### What the exercise asks
Retype all of the entries that appear below, keeping them exactly as they are.

### Available data
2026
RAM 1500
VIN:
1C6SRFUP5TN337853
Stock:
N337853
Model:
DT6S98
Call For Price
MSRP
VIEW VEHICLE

### Result of this task
2026
RAM 1500
VIN:
1C6SRFUP5TN337853
Stock:
N337853
Model:
DT6S98
Call For Price
MSRP
VIEW VEHICLE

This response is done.